Industry Perspective is a regular Data Center Journal Q&A series that presents expert views on market trends, technologies and other issues relevant to data centers and IT.
This week, Industry Perspective asks Lex Coors about Interxion's use of seawater to cool its data centers helped greatly reduce energy costs. Lex is VP of the data center technology and engineering group, as well as chief engineering officer, at Interxion, a European provider of cloud- and carrier-neutral colocation data center services.
Industry Perspective: Consumption of fresh water by data centers is a concern, particularly in drier regions. What are the benefits of using seawater instead?
Lex Coors: Seawater resources are not for consumption. Seawater cooling systems filter water up from the bottom of the seafloor, where water is very cold, through the HVAC system of nearby data centers to counteract very hot servers, and then back to the sea. Therefore, there is no impact on the availability of water in a given region as every drop is returned to its origin.
IP: How does your facility address the technical challenges of using seawater, particularly with regard to corrosion?
LC: Interxion builds all of its data centers in large European cities and therefore has been dealing with air corrosion for years. Given that experience, the company has applied its knowledge of corrosion prevention to the seawater cooling system. For instance, Interxion uses materials like Cunifer and titanium, which will last approximately 10 years in seawater. We also engage in significant cleaning to prevent barnacles and other marine life from attaching to our piping.
IP: Broadly, how does your cooling system operate?
LC: Seawater cooling systems pump deep, cold seawater through a data center’s heat-ventilation-AC (HVAC) system, cooling the air that is circulated in the facility and lowering the inside temperature. Although the mechanics of this process are similar to chiller systems, seawater cooling completely eliminates the need to cool water down, a process that requires very high levels of energy.
Interxion took that technique one step further to cool its Stockholm data center campus, which has multiple facilities that require cooling. Because the seawater temperature after filtering through one data center’s HVAC system is still relatively cold, Interxion’s system runs the same seawater through phases 1 and 2 twice, with a third filtration through phase 3 of the data center. This effectively triples the use of the seawater, minimizing the amount that needs to be pumped out of the ocean and into the system.

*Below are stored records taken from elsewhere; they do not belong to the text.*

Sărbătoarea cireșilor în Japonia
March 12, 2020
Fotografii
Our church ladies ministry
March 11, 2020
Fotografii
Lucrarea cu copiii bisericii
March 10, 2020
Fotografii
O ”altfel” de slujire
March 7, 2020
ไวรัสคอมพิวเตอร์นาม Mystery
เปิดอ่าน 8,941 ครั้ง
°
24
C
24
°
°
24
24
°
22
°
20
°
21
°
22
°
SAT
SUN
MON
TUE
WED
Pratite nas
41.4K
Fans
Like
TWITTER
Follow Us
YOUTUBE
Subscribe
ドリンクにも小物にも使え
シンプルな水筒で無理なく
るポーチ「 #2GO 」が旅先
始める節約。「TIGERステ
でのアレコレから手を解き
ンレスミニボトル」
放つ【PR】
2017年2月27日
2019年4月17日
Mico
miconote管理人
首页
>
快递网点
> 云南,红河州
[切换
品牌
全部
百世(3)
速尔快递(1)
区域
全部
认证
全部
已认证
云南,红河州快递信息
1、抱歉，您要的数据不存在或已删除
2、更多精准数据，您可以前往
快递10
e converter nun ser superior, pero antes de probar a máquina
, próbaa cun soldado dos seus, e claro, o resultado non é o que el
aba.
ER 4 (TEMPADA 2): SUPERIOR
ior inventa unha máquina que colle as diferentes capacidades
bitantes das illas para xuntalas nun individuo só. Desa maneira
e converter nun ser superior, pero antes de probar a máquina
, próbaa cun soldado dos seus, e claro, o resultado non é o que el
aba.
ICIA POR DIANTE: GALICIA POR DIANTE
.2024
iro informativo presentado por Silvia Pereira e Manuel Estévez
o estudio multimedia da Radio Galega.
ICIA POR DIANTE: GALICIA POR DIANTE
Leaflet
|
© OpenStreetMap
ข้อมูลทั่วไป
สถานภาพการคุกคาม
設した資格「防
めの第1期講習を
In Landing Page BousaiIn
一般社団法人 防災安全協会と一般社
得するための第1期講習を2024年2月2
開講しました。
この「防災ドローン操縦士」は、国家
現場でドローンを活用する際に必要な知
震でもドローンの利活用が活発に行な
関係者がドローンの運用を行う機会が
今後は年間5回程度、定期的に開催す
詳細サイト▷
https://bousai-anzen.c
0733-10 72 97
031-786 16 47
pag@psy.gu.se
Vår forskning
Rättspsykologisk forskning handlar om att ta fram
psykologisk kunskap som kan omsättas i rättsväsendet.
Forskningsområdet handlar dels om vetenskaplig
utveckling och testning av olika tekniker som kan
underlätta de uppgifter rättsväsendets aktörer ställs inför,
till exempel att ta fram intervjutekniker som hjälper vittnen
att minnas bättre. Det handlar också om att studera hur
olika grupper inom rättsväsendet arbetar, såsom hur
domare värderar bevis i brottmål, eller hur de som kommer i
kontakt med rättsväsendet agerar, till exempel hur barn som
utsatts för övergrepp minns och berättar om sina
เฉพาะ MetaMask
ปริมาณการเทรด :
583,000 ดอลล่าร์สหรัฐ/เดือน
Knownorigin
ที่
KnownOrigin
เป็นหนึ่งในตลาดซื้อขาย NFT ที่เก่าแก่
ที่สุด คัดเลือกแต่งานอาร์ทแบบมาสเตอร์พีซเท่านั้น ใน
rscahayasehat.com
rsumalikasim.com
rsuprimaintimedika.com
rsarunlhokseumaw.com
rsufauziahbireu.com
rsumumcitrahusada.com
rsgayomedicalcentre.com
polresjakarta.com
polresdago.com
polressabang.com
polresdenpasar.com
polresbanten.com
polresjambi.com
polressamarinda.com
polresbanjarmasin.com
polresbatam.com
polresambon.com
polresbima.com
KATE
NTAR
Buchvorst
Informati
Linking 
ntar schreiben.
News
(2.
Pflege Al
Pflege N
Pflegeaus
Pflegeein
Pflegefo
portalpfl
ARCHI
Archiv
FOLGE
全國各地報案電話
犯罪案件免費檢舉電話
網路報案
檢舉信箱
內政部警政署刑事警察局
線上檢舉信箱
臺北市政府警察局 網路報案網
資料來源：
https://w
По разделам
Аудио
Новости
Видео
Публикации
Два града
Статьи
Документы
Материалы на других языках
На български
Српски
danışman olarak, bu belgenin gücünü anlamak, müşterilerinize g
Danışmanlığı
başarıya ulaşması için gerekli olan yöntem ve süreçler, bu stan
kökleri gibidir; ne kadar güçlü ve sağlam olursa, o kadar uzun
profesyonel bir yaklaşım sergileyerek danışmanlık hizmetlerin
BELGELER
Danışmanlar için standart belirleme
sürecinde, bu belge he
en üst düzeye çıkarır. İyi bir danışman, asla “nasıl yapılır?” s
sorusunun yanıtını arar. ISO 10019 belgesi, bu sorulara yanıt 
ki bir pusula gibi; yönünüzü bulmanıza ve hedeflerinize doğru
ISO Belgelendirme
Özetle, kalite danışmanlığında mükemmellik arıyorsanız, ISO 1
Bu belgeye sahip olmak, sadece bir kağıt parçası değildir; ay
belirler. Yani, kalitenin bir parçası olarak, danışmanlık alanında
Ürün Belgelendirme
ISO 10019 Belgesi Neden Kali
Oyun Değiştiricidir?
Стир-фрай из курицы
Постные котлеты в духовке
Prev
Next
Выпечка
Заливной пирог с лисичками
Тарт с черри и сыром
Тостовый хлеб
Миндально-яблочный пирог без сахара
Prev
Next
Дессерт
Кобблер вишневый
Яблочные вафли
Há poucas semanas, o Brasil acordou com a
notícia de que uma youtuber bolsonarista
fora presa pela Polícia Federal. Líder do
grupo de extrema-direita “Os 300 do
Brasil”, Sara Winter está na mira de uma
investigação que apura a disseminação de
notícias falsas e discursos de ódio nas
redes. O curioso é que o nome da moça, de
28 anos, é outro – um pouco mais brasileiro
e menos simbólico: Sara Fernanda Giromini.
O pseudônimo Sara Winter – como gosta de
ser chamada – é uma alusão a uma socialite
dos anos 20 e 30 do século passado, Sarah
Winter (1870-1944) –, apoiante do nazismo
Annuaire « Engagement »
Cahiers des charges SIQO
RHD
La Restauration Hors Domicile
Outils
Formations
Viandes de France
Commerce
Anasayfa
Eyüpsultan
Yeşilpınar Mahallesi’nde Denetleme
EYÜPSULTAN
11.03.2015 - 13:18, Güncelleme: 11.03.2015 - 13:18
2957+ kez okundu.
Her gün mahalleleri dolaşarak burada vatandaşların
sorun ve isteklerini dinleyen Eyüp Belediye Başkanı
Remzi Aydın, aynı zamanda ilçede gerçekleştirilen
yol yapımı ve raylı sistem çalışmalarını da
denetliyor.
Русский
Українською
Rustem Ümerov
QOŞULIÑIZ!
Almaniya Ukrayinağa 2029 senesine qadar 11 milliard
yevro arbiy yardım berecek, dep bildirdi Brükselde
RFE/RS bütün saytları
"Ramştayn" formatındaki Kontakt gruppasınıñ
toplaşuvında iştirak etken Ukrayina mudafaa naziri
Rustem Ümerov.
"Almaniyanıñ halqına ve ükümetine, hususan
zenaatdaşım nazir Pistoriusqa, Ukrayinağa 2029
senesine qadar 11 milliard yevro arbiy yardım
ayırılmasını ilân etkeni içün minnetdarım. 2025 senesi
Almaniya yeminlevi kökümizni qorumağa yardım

IP: Roughly, what is the temperature of the seawater at intake?
LC: The temperature of the water at intake is 6 degrees Celsius (43 degrees Fahrenheit).
IP: What operational benefits do you garner by using seawater for cooling, specifically in the area of energy efficiency?
LC: Interxion’s seawater system has resulted in an 80 percent reduction in energy costs, as compared with a traditional chiller system. Plus, Interxion has dramatically improved the PUE of its Stockholm data center campus from approximately 1.6 to 1.09, or nearly energy neutral.
Interxion’s seawater cooling system has also eased the data centers’ previously heavy IT loads. Before implementing seawater cooling, the IT loads of Interxion’s data centers were so heavy that there was minimal capacity for customers to increase power use. Now, the amount of energy needed to cool the data center has been reduced enough to increase the IT load, granting Interxion the ability to house additional customers in the same square footage and at a lower cost.
IP: Although use of water for cooling may not create any damaging chemicals, the heated water can have negative effects when returned to the environment. How do you address these kinds of concerns at your facility?
LC: After processing through the data centers, the seawater in Interxion’s system reaches about 70 degrees Fahrenheit and is, by today’s standards, no longer usable to cool a data center facility. While depositing this water back into the expansive ocean likely wouldn’t impact the water’s temperature, it may have an effect on local wildlife. Therefore, instead of immediately returning the heated water into the ocean, Interxion distributes it among local homes and businesses to help heat buildings. Not only does this cool the water back down, it also helps offset heating costs for the local community. In addition, we rely on the current of the sea to spread water used in our system over a large area, thereby reducing the impact of warmer water on marine life.